Бабы пошли чистить картошку, а Хохол, прихватив несколько подростков, пошел обламывать ветки с деревьев. Вскоре запылал костер, на него поставили ведро с картошкой. Воду с готовой картошки слили в посуду, какая нашлась у людей, и помяли в нее несколько картофелин, Хохол нарезал кусочками сала, побросал в варево и всех пригласил отведать еду. У кого нашлись ложки, стали хлебать жидкую похлебку, прикусывая рассыпчатой картошкой,
Илья Шубякин, кроме ведра с картошкой, принес еще полный мешок, набитый разными тряпками. Дарья очень обрадовалась старенькому лоскутному ватному одеялу, так нужному для подстилки детям во время сна. Принес он узелок пшена, большую кошелку соленых огурцов, увесистый мешочек с луком, чесноком и даже большой шмат солёного сала. Хохол был доволен тем, что у него, на первое время, скопилось уже достаточно еды. Были Дарьины продукты и еще те, которые он прихватил в ту злополучную ночь в своем доме. В дальнейшем он надеялся на случай.

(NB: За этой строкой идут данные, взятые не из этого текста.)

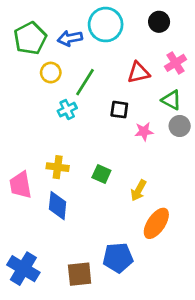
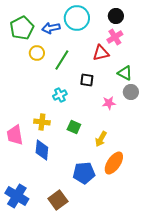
pink cross: (176, 63) -> (115, 37), moved
cyan cross: (67, 110) -> (60, 95), moved
pink star: (144, 131) -> (109, 103), moved
blue pentagon: (118, 258) -> (84, 173), moved
brown square: (80, 274) -> (58, 200), turned -30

Наутро всем женщинам внезапно разрешили ходить свободно по селу, взяв с собой по одному ребенку. Многие из них, прихватив детей, вышли за ограду. Через какое — то время они, кто раньше, а кто позже, стали возвращаться. Первая из похода вернулась, ладно скроенная сноха Дымкова Настенька, жена Фёдора. Она шла словно пьяная, крепкие ноги плохо слушались и по ее милому лицу катились слезы. Вела ее за руку племянница, двенадцатилетняя Катя, и растерянно смотрела на встречавшихся людей. Настя, казалось, ничего не видела перед собой, и только помощь племянницы позволила ей найти дорогу. Низкорослый Фёдор вскочил на ноги, кинулся к жене и, не зная, что делать, стал неумело обратной стороной ладони вытирать слёзы с ее лица. Люди притихли и с недоумением смотрели на эту сцену. Фёдор посадил жену на пол, подстелив пиджак, встал перед ней на колени и стал уговаривать её перестать плакать, но Настенька продолжала захлебываться в слезах. Хохол поднялся с корточек, подошел к ведру, зачерпнул кружкой воды и, оттолкнув Фёдора, поднес к ее рту воду. Настя, давясь и обливая свою пышную грудь, сделала несколько глотков. Постепенно рыдания стихли, но началась икота и Хохол, прижав ее голову к себе, стал нежно гладить волнистые, темные волосы, уговаривая Настеньку успокоиться. Наконец рыдания и икота прекратились и она, словно проснувшись после долгого кошмарного сна, удивлённо посмотрела на окружающих ее людей. Взгляд ее больших синих глаз, обрамленных густыми ресницами, стал осмысленным и чистым. Выждав некоторое время и дождавшись, когда она окончательно успокоиться, Хохол ласково обратился к ней:
— Ты, Настенька, расскажи, что с тобой случилось? Поверь мне, я тебя в обиду не дам!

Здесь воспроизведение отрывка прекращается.